→ **Task brief**
Counting only lines that contain "France", state the total found in the material below. Add nothing else.

→ **Data to examine**
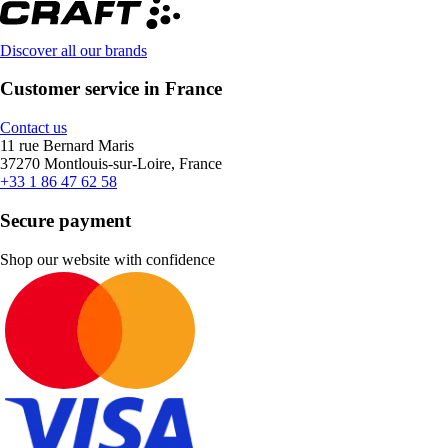
Discover all our brands
Customer service in France
Contact us
11 rue Bernard Maris
37270 Montlouis-sur-Loire, France
+33 1 86 47 62 58
Secure payment
Shop our website with confidence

→ **Your solution**
2